_Page images and extracted text_:
━━━━
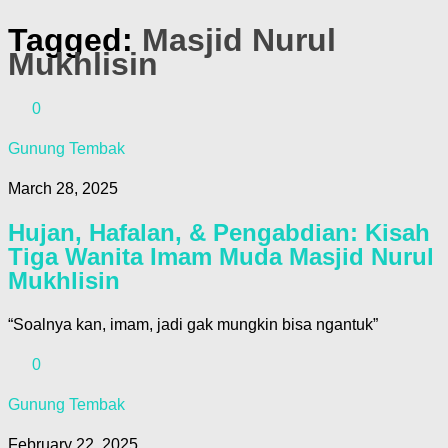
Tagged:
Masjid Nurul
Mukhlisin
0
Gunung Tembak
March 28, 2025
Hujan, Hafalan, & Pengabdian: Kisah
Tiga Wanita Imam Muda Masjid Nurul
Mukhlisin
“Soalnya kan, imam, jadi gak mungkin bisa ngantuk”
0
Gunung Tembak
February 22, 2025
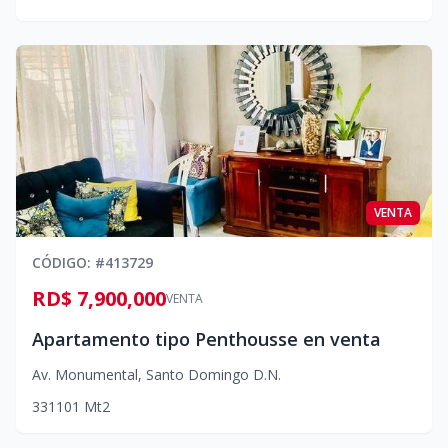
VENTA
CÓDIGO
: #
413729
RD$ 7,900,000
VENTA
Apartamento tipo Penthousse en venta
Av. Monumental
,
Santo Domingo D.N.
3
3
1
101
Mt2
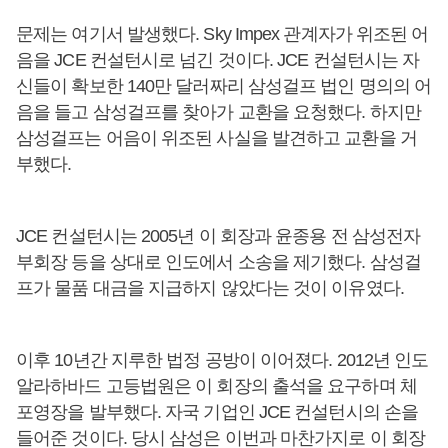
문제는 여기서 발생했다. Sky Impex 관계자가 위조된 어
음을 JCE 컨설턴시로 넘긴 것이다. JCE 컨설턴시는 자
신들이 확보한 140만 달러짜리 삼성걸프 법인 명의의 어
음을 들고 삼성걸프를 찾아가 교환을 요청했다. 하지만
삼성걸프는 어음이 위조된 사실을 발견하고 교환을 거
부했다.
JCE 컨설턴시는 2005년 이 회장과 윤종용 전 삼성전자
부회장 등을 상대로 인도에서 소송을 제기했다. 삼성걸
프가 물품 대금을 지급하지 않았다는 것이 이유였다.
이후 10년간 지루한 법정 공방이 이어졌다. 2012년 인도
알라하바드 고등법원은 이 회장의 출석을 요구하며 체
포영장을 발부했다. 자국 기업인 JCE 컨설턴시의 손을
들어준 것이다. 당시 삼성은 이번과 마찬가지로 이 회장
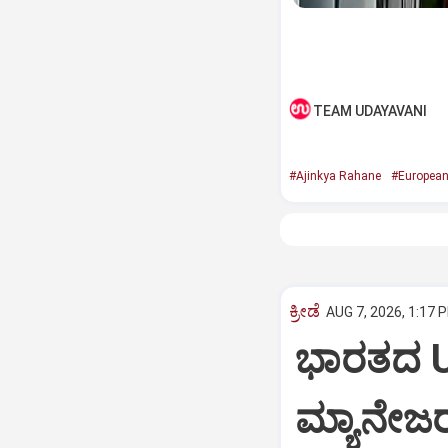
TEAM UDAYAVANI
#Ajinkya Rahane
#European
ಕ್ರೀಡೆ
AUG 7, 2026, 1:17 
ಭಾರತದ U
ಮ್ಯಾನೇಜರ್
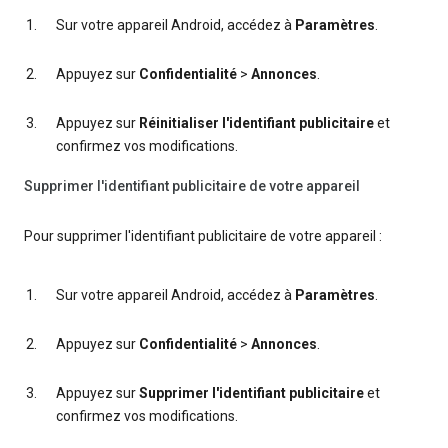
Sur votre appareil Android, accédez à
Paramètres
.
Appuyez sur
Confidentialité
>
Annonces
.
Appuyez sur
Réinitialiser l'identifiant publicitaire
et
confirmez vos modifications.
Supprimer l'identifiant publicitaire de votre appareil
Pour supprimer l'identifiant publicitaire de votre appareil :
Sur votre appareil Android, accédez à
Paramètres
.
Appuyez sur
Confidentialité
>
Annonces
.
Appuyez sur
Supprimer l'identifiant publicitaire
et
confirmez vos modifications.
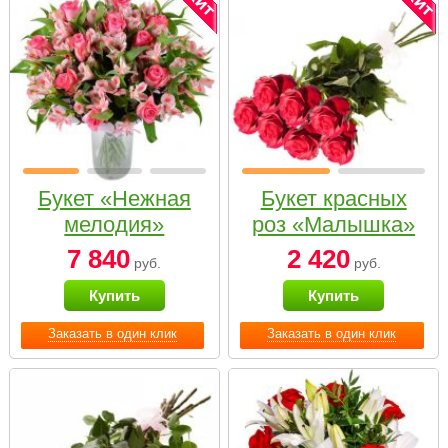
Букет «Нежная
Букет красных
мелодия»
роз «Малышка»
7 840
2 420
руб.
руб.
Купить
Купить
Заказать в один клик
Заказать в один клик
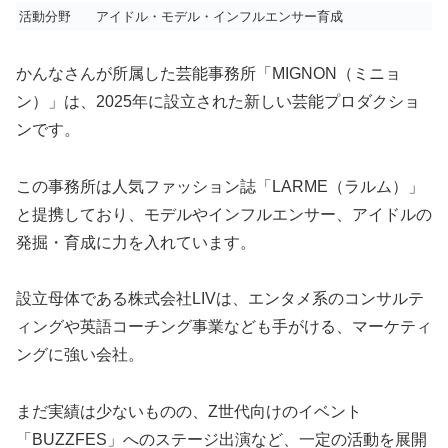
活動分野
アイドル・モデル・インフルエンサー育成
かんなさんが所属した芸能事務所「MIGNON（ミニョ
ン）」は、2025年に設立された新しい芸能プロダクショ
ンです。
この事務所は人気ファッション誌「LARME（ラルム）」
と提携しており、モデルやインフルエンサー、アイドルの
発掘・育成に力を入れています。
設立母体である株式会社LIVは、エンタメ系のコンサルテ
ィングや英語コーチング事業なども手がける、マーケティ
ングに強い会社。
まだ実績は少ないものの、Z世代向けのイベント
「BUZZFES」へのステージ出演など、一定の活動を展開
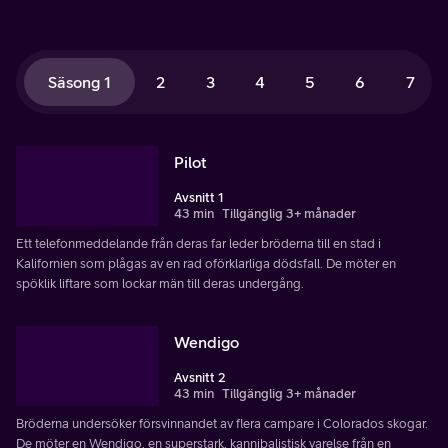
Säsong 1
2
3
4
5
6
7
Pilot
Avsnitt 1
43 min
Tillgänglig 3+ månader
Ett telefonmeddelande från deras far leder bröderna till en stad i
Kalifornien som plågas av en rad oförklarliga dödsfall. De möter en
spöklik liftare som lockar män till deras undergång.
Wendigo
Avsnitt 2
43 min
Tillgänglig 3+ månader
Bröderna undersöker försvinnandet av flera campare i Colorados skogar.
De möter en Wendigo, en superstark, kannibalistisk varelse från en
━━━━
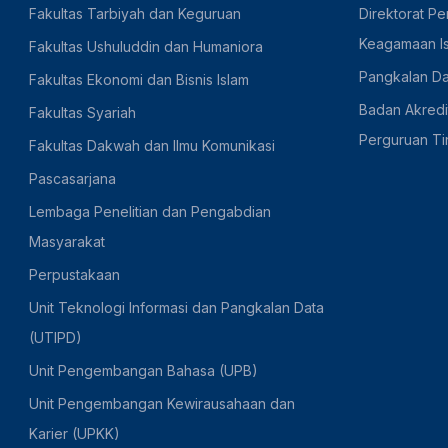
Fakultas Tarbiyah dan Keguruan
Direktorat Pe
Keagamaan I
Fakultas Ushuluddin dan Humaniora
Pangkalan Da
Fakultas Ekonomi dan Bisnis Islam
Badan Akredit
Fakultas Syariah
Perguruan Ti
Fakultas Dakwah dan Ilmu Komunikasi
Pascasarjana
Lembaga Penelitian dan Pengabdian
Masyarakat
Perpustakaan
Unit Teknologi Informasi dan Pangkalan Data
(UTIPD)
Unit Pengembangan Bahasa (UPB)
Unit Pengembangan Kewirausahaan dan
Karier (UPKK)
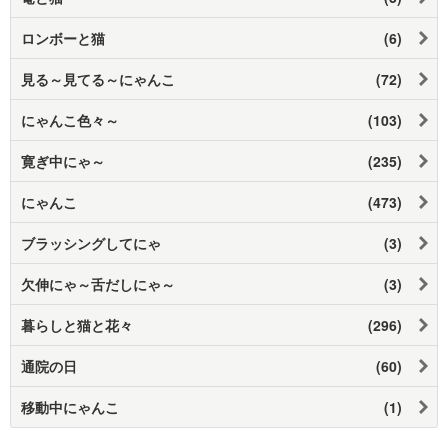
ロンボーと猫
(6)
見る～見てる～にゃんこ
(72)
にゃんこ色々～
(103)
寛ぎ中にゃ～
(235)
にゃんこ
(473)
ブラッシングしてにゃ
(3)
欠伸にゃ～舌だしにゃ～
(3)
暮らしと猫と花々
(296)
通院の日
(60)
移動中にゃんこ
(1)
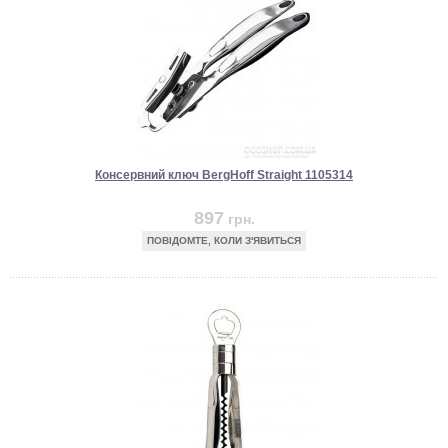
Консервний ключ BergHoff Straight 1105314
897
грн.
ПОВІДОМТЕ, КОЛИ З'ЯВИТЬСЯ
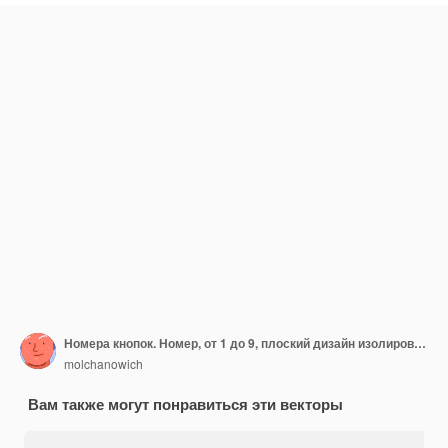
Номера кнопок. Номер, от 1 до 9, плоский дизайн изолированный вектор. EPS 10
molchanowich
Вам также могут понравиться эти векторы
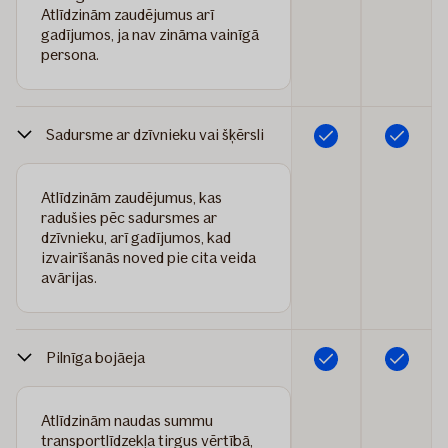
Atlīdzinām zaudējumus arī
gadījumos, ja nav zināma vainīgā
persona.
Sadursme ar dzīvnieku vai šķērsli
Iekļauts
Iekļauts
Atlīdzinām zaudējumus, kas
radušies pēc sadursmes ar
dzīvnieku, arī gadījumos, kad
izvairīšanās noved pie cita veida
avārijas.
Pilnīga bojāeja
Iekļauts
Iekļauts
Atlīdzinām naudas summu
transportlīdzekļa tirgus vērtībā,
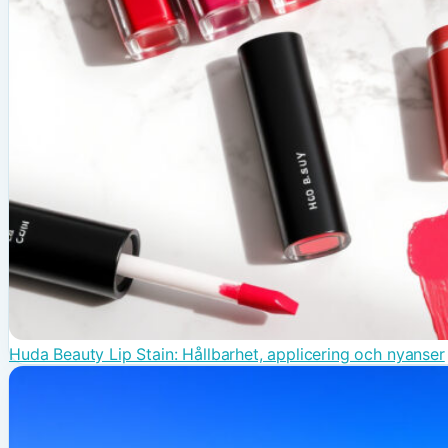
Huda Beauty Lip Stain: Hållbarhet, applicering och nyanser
━━━━
_Problem statement_:
Nothing should appear in the answer except the lines above from the line with "Ett telefonmeddelande från" through the line with "De möter en Wendigo, en", both included, written out exactly.

_Solved problem_:
Ett telefonmeddelande från deras far leder bröderna till en stad i
Kalifornien som plågas av en rad oförklarliga dödsfall. De möter en
spöklik liftare som lockar män till deras undergång.
Wendigo
Avsnitt 2
43 min
Tillgänglig 3+ månader
Bröderna undersöker försvinnandet av flera campare i Colorados skogar.
De möter en Wendigo, en superstark, kannibalistisk varelse från en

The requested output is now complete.